* Task prompt: In the material below, the lines containing the word "Rechtskunde" are required; copy each of them.

+ + + + + + +

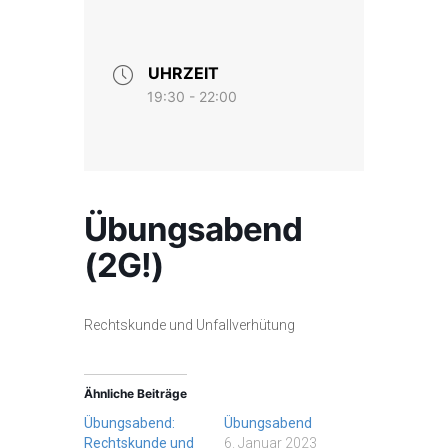
UHRZEIT
19:30 - 22:00
Übungsabend
(2G!)
Rechtskunde und Unfallverhütung
Ähnliche Beiträge
Übungsabend:
Übungsabend
Rechtskunde und
6. Januar 2023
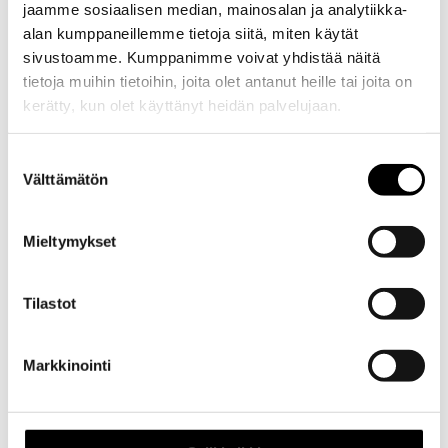
jaamme sosiaalisen median, mainosalan ja analytiikka-
alan kumppaneillemme tietoja siitä, miten käytät
sivustoamme. Kumppanimme voivat yhdistää näitä
tietoja muihin tietoihin, joita olet antanut heille tai joita on
kerätty, kun olet käyttänyt heidän palvelujaan.
Evästeet >
Suostumuksen
Välttämätön
valinta
Mieltymykset
Tilastot
Markkinointi
Kuvaus
Kuvaus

+ + + + + + +

* Task result:
Rechtskunde und Unfallverhütung
Rechtskunde und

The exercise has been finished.